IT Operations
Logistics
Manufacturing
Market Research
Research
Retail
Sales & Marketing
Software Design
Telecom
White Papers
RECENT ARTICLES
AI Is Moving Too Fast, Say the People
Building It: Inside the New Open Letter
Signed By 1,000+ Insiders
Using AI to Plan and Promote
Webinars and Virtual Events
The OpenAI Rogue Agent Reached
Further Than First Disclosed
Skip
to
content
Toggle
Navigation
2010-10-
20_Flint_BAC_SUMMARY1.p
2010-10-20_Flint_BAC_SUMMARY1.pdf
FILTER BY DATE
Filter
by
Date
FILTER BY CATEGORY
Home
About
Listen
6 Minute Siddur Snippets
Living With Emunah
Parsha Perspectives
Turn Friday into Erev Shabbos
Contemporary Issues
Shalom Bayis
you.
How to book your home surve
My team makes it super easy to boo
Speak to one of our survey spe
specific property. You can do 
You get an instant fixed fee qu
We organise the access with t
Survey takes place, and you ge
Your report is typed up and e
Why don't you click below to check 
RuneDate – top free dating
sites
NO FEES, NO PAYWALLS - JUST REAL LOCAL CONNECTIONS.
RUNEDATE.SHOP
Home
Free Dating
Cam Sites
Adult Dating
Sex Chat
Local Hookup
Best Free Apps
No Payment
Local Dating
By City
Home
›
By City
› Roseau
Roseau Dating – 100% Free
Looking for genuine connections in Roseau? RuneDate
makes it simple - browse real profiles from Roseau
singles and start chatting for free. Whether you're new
☆ ☆ ☆ ☆ ☆ ☆ ☆
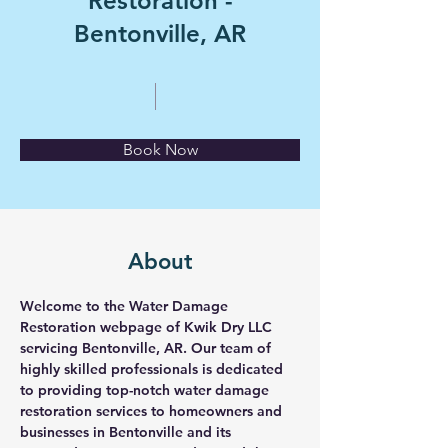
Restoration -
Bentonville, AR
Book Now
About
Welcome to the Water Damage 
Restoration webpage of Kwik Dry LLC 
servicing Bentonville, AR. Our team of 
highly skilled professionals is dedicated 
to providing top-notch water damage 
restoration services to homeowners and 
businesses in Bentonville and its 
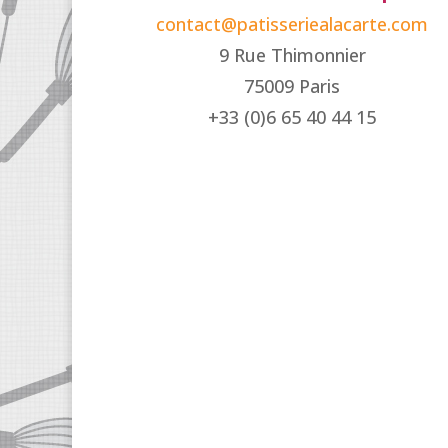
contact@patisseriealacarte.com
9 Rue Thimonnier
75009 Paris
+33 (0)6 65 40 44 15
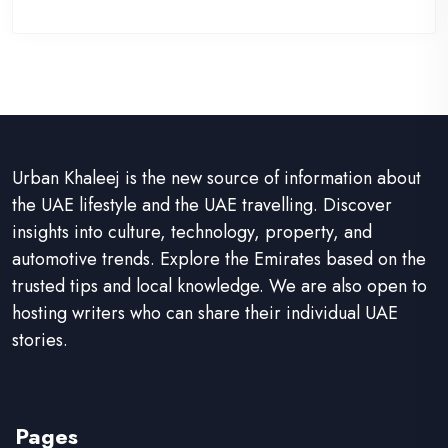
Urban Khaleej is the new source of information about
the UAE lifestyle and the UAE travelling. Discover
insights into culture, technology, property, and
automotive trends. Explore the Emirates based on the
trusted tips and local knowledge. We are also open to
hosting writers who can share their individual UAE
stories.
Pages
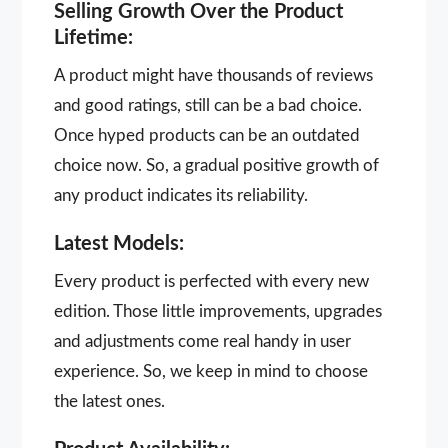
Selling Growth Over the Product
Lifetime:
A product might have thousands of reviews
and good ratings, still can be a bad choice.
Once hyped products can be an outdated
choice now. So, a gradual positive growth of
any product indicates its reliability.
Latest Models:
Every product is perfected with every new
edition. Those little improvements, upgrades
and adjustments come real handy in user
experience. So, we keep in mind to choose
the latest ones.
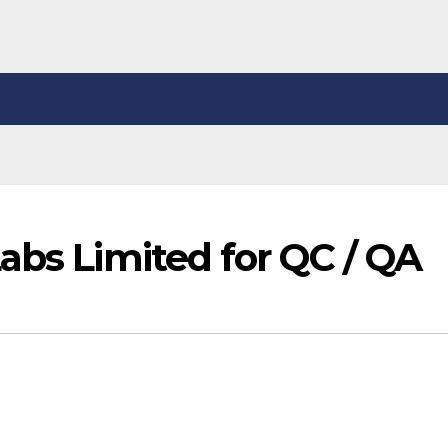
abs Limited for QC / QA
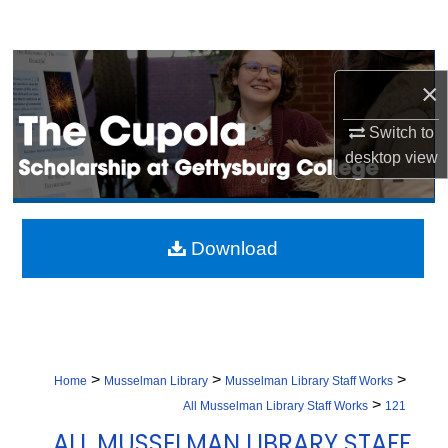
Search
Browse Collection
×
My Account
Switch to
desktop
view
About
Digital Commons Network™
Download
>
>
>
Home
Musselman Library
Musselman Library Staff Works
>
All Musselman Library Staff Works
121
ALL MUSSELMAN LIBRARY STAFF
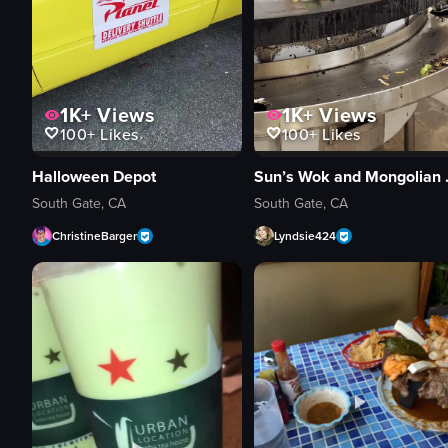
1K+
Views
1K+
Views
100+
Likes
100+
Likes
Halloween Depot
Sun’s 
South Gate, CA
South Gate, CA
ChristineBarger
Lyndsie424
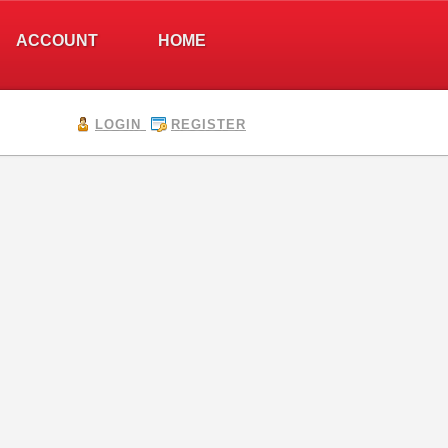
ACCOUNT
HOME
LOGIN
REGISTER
☆ ☆ ☆ ☆ ☆ ☆ ☆
» **Work to complete**:
Lines to set down from above: the line with "You get an instant fixed fee qu", the line with "makes it simple", and every line between, each exactly as written.

» **Reply**:
You get an instant fixed fee qu
We organise the access with t
Survey takes place, and you ge
Your report is typed up and e
Why don't you click below to check 
RuneDate – top free dating
sites
NO FEES, NO PAYWALLS - JUST REAL LOCAL CONNECTIONS.
RUNEDATE.SHOP
Home
Free Dating
Cam Sites
Adult Dating
Sex Chat
Local Hookup
Best Free Apps
No Payment
Local Dating
By City
Home
›
By City
› Roseau
Roseau Dating – 100% Free
Looking for genuine connections in Roseau? RuneDate
makes it simple - browse real profiles from Roseau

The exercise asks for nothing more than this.